World Of Brewing

Bottling And Conditioning

How many bottles are needed?

The total amount needed will depend on how big your batch is and the size of the bottles. We will assume 5 gallons. The two most comon sizes of bottles is 12 oz and 22 oz.

If you use 12 oz, you will need approximately 48 bottles, and for 22 oz, approximately 30. However, it is highly advised to have several more available because a batch is rarely exactly 5 gallons, and each bottle might have a different amount in it.

When I was bottling, I used between 50 to 56 small bottles.

Cleaning and sanitizing

The first step in using your bottles is to make sure all are debris has been cleaned from the inside, then sanitize. It is not necessary to dry them.

Use any cleaning and sanitizing products you want. PBW, Straight A, Star San, iodine, or others. Mix each with water in separate buckets or tubs.

If any bottles have stuck on gunk inside, you will either need to use a bottle brush to remove it, or soak it for several hours.

At a minimum, dunk each bottle in cleaning water and let it remain for a few minutes, using the brush if necessary to scrub it, pour out the water, then dunk it in sanitizing solution for about 1 minute, and pour it out.

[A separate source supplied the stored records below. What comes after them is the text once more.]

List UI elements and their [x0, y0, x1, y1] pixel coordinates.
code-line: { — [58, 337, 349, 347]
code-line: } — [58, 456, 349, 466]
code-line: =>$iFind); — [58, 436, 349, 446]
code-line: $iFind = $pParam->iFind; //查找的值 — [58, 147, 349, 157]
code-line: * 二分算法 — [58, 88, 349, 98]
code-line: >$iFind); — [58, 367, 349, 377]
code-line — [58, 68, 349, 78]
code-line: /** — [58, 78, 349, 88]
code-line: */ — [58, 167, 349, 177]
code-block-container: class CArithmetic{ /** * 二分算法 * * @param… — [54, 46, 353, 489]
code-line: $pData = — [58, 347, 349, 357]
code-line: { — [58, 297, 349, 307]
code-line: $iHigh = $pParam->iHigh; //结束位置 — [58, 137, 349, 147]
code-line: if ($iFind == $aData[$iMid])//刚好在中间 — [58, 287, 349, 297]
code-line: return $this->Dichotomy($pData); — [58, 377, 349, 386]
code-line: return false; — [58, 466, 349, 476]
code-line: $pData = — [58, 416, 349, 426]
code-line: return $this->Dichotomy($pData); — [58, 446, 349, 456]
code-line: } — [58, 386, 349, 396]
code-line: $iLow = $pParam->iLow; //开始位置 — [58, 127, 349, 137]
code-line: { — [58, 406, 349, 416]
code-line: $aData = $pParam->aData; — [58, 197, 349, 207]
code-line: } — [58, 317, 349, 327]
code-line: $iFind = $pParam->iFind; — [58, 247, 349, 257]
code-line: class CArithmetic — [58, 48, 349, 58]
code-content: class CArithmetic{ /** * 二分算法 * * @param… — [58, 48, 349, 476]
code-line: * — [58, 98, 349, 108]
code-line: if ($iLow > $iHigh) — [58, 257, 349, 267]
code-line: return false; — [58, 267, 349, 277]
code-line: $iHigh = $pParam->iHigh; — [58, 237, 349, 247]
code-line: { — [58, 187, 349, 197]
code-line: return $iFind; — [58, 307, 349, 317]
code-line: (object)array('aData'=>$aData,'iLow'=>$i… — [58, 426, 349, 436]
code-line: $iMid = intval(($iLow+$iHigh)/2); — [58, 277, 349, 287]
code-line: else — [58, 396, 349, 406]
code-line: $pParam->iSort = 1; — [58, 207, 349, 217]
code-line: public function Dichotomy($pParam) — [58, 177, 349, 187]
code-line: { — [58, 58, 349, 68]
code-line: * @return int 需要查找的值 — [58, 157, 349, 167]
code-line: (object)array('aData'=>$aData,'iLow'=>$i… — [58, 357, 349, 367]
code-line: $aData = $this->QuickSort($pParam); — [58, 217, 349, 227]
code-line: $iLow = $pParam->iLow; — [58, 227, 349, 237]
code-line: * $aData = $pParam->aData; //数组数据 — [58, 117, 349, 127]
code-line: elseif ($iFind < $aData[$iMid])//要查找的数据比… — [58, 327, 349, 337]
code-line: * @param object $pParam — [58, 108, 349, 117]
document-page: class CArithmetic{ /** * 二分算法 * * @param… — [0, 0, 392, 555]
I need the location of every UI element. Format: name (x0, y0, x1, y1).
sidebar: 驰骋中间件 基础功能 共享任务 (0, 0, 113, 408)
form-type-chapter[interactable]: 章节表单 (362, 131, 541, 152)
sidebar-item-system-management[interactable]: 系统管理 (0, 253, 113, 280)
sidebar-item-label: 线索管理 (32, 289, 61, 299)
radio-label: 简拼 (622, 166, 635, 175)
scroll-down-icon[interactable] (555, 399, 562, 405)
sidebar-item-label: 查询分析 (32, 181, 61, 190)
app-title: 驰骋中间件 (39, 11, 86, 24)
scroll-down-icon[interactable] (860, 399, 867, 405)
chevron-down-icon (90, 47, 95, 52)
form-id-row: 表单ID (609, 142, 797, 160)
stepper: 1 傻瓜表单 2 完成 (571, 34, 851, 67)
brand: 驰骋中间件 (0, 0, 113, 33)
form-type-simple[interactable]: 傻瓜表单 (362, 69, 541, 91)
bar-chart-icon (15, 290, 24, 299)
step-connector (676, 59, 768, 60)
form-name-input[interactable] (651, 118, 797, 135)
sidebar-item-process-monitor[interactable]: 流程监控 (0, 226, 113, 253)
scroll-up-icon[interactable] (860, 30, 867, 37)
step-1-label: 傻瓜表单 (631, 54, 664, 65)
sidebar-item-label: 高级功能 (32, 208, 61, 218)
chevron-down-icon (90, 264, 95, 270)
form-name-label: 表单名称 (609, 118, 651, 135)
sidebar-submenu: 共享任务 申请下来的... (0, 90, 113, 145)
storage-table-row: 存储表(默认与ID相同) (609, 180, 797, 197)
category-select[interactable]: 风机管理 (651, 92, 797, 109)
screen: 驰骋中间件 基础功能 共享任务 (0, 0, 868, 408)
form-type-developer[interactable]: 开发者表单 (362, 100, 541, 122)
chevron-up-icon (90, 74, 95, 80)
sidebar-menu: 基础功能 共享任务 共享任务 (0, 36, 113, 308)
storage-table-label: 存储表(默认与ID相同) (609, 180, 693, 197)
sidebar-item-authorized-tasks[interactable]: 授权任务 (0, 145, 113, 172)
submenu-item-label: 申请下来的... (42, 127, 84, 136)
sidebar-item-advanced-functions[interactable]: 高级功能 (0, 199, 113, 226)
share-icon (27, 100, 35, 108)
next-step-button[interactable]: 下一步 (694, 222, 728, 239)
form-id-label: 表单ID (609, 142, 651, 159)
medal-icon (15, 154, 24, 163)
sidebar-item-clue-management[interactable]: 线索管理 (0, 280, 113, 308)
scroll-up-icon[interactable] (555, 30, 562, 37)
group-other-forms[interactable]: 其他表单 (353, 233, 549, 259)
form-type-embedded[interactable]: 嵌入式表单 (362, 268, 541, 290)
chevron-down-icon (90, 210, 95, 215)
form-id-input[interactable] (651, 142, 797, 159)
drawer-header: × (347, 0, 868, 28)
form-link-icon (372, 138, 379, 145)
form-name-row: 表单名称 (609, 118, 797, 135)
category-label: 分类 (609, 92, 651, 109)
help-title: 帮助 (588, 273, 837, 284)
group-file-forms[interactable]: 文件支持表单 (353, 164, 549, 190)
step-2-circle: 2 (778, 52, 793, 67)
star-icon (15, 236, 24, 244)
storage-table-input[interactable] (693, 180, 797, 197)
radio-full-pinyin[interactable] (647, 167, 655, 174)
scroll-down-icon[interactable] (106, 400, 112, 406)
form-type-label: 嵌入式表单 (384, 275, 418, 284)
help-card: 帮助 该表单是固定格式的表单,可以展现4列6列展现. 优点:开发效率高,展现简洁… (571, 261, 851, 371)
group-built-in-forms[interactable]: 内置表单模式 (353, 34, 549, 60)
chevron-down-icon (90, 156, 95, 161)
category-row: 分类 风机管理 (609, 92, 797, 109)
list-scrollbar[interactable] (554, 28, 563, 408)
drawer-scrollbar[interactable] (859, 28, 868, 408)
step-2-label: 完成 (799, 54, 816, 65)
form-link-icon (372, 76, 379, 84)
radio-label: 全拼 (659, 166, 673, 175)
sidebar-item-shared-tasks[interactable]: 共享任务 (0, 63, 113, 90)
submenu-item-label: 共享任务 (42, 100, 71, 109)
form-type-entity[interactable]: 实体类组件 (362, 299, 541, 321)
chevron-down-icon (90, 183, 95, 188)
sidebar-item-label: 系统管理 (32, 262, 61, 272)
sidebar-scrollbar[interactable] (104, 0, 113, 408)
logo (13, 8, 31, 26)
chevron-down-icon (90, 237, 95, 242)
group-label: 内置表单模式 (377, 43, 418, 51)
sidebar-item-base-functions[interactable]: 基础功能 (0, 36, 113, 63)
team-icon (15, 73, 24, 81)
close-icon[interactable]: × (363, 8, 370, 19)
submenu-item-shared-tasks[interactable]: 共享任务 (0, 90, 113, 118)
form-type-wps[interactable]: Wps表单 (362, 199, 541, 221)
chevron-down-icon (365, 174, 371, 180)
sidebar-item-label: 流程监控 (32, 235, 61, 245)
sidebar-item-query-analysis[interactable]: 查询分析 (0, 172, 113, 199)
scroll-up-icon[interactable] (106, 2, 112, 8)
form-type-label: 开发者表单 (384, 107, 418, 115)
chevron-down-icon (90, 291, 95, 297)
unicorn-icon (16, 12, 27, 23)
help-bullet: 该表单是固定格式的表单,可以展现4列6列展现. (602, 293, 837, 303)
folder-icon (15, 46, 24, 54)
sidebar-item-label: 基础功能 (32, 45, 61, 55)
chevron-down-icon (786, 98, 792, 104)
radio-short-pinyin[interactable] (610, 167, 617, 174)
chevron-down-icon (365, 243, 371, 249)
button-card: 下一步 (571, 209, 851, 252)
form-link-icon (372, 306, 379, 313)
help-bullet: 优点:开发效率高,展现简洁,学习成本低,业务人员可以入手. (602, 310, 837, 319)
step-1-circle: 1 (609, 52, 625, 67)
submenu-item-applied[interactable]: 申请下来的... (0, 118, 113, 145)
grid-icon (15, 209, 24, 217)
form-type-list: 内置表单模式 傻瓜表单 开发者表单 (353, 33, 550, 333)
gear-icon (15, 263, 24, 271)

Change the water in both tubs if cloudy or dirty.

Priming sugar

The beer should be either in the bottling bucket or fermenter, ready to be put in bottles.

Add 3/4 cup of corn sugar to the beer and mix very thoroughly. This will cause the bottles to slowly carbonate over the period of a week or two.

Filling the bottles

With a bottling bucket that has a spigot, or a racking cane, fill each bottle, leaving about 1 inch of head. DO NOT FILLING TO TOP! This will cause too much pressure build up and possibly an explosion.

Have the bottle capper and caps available. Soak all caps in sanitizing solution until ready for use.

After filling each bottle, put a cap on it and clamp it down with the capper.

Conditioning

Once all bottles have been filled, place them somewhere dark, whether in a room, closet, box, or throw a towel over them. They should remain away from sunlight which can damage the beer.

Bottles must remain at room temperature! Do not refrigerate! If you do, the yeast will not eat the sugars and create carbonation.

Give the bottles at least 1 week to carbonate, although 2 weeks is better. As the beer ages, the flavor will improve. Some beers will taste fine after 2 weeks, others need a month or longer.

As each week progresses, open a bottle and see if the flavor is improving.

Refrigerate all bottles and drink when ready.